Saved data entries
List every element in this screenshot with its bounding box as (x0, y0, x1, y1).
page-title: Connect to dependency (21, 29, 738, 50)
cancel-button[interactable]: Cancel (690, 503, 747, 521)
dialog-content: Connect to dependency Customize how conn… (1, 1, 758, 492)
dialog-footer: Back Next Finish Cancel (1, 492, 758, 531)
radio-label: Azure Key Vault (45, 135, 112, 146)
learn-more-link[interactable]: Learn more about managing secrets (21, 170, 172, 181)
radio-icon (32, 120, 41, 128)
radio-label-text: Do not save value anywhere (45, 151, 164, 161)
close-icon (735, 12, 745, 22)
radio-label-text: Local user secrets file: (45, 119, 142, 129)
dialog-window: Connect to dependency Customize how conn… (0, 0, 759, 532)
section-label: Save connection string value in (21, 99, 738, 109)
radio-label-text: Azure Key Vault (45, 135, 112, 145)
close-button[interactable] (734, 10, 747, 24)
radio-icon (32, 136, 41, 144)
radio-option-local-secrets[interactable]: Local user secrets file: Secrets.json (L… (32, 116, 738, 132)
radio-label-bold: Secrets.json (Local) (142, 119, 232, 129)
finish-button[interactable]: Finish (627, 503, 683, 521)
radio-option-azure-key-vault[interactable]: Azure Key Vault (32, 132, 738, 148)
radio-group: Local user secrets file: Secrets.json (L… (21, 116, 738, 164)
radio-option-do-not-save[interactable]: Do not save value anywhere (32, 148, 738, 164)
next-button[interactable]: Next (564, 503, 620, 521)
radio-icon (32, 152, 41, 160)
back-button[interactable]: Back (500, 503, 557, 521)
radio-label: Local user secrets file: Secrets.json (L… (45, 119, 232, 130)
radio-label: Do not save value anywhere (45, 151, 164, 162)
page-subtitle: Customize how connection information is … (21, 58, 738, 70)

==

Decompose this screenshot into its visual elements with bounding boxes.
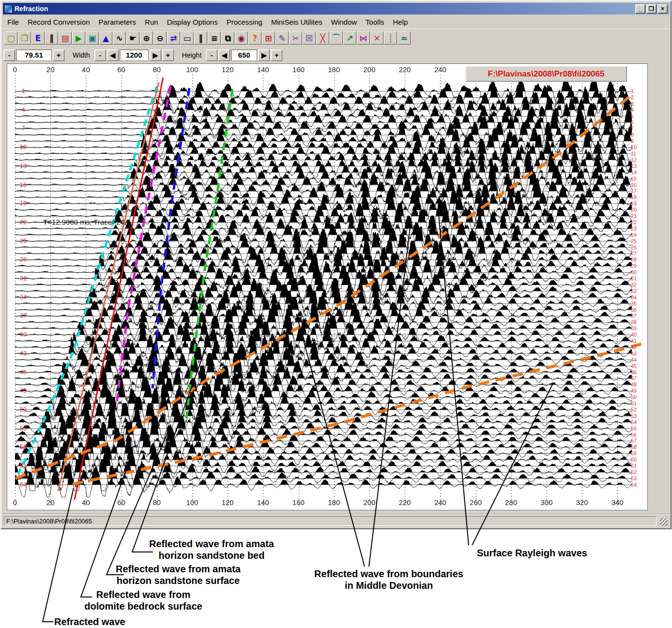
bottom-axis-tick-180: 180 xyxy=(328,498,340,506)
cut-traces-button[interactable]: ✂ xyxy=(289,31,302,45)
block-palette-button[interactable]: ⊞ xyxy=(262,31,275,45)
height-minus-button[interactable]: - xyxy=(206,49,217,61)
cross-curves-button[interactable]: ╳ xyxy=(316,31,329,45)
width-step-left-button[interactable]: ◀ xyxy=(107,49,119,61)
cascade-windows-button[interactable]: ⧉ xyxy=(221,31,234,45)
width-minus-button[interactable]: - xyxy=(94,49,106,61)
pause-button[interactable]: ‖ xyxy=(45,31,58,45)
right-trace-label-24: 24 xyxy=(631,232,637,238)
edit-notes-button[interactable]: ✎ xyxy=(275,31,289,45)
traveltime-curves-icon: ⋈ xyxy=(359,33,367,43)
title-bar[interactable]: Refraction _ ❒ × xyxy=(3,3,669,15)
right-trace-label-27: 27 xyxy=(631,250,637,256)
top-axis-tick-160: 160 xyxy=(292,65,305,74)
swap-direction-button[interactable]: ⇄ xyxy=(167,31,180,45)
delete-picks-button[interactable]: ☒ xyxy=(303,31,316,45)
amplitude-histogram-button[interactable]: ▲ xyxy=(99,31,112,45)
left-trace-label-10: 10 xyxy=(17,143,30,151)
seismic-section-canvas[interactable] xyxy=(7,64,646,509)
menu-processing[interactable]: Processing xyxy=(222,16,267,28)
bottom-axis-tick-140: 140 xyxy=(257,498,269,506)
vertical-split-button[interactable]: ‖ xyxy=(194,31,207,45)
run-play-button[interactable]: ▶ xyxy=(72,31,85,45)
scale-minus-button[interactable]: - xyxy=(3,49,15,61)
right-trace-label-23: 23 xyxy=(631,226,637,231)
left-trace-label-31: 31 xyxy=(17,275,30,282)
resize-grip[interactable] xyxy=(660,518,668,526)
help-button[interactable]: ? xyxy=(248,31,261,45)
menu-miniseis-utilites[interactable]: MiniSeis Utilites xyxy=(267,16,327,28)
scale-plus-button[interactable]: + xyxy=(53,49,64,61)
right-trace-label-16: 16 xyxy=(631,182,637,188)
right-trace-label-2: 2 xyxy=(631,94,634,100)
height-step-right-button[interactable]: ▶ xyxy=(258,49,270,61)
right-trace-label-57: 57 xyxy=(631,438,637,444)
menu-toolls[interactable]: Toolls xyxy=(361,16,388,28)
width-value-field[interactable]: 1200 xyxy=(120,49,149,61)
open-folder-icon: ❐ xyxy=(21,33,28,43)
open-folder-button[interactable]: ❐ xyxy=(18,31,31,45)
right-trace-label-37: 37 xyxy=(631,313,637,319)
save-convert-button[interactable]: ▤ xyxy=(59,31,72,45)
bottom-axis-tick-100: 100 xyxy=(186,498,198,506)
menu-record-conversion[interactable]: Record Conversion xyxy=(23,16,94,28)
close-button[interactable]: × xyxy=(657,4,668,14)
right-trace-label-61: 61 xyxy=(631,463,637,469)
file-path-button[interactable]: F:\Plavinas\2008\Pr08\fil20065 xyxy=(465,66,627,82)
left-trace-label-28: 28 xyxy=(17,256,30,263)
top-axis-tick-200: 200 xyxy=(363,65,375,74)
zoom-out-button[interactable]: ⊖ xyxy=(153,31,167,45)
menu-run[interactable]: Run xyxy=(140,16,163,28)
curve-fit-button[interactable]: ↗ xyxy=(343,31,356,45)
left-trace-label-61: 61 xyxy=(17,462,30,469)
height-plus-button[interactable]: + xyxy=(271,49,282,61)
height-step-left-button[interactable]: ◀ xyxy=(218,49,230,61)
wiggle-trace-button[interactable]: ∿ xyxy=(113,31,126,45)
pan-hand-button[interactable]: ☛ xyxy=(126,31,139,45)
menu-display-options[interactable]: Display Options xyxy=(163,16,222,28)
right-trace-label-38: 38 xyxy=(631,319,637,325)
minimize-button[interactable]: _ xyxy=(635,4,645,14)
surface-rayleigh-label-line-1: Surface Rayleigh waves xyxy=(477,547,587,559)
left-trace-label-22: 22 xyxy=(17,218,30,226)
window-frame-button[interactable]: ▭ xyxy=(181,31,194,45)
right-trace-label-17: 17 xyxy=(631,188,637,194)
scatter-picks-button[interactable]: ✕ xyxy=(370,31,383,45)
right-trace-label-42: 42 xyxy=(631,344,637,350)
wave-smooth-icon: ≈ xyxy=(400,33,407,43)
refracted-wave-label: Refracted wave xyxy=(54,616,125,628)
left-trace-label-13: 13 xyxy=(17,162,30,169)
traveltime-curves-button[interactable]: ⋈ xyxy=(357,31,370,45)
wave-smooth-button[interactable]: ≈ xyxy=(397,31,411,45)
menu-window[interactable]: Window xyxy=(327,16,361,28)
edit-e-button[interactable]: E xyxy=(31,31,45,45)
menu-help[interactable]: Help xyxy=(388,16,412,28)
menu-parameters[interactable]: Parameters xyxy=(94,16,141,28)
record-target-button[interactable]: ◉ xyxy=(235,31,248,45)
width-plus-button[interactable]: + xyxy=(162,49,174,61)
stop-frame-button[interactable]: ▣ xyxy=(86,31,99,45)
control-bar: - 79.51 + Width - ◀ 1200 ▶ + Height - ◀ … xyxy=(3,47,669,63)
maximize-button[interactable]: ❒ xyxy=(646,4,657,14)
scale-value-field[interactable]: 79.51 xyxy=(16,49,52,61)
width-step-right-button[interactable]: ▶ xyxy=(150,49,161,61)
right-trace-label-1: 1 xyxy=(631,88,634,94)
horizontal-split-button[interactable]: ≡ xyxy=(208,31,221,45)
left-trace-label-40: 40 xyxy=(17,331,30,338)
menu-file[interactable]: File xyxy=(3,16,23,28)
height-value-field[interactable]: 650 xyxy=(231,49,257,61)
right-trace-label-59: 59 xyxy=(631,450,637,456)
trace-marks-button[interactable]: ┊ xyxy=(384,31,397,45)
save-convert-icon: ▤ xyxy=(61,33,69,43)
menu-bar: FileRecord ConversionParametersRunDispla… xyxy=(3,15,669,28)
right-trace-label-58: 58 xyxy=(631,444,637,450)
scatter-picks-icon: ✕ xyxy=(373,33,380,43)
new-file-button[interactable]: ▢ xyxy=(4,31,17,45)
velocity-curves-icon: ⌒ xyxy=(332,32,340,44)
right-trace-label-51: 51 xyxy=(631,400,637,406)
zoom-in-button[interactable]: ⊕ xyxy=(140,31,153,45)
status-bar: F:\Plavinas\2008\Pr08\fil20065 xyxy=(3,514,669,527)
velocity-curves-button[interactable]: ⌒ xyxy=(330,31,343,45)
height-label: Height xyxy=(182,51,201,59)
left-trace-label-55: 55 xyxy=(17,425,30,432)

...

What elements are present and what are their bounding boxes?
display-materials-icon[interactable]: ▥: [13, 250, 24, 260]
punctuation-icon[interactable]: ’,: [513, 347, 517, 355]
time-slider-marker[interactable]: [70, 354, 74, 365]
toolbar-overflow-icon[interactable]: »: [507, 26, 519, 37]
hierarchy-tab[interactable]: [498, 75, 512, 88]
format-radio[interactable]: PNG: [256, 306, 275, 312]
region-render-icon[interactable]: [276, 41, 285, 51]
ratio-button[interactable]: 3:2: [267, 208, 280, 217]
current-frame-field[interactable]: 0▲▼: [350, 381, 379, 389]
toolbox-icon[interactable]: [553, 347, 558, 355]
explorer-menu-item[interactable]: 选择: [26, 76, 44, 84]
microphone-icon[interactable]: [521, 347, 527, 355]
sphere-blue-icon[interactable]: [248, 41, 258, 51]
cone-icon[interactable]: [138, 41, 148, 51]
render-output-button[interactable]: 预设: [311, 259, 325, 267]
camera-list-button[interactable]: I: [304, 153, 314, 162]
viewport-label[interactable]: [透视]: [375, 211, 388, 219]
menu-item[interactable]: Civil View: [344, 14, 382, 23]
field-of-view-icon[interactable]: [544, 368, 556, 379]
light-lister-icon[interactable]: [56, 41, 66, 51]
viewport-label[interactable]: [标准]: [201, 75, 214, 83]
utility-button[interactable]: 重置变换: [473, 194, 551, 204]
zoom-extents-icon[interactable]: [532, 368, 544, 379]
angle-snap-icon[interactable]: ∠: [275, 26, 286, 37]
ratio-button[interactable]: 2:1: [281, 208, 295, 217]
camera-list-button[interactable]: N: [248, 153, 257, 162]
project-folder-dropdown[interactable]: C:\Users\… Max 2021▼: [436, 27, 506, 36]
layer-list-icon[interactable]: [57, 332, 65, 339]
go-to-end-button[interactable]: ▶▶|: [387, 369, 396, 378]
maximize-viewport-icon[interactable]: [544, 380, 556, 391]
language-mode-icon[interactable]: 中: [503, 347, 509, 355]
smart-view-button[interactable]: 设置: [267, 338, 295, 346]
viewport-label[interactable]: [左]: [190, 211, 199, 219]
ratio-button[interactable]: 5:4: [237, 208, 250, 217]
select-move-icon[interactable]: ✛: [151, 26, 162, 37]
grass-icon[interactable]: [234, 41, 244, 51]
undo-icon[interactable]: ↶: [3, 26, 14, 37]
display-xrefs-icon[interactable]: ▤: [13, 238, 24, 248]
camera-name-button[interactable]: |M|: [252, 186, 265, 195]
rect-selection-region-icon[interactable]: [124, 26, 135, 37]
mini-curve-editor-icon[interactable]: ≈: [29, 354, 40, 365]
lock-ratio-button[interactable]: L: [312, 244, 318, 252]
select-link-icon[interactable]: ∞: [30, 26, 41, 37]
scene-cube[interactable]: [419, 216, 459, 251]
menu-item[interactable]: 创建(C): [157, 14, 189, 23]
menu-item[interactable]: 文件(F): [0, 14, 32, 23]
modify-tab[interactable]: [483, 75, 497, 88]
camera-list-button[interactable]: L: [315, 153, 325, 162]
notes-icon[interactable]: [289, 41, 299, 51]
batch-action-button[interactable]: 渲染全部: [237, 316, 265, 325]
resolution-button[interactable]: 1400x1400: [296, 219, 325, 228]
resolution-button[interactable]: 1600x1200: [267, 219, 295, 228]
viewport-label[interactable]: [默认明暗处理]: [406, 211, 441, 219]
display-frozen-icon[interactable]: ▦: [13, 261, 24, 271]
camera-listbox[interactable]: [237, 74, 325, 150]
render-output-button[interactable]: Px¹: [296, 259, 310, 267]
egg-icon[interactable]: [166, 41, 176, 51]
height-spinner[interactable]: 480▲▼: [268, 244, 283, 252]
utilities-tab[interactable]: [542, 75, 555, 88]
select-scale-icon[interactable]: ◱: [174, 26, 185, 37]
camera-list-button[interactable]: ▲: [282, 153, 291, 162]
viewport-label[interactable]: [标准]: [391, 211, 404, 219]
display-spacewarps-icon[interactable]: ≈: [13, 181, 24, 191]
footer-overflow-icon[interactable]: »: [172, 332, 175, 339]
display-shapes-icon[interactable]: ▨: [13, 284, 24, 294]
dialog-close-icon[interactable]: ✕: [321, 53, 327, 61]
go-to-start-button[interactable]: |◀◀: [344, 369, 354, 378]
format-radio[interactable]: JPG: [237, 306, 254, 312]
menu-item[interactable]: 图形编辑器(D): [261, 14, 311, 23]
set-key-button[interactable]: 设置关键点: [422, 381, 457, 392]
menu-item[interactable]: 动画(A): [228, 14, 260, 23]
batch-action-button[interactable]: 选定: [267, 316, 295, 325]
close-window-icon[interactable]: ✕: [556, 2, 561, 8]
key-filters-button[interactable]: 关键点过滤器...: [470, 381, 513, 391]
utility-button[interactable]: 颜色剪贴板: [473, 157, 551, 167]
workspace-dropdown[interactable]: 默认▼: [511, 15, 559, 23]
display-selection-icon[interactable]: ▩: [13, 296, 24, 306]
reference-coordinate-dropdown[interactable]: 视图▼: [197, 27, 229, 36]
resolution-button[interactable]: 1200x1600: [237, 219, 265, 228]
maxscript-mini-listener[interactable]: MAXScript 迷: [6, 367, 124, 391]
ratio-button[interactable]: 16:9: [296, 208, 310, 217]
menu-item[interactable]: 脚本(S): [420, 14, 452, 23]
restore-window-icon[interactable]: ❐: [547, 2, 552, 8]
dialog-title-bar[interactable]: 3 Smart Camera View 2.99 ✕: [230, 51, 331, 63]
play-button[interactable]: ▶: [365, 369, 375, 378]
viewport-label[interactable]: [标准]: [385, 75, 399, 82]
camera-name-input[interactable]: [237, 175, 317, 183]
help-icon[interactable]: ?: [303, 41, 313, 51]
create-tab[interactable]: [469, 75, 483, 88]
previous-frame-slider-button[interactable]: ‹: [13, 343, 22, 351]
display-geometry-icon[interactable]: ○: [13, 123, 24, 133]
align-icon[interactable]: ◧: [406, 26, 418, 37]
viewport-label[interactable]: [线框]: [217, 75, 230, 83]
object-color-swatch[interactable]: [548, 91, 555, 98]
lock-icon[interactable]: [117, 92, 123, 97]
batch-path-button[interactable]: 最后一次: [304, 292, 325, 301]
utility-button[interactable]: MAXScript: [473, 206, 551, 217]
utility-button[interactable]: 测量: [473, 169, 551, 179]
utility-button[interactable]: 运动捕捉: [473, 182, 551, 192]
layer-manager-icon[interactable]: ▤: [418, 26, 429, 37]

▸ **What you should do**
From the records above, copy each line in which the string "Next" occurs.

▸ **Exercise answer**
dialog-footer: Back Next Finish Cancel (1, 492, 758, 531)
next-button[interactable]: Next (564, 503, 620, 521)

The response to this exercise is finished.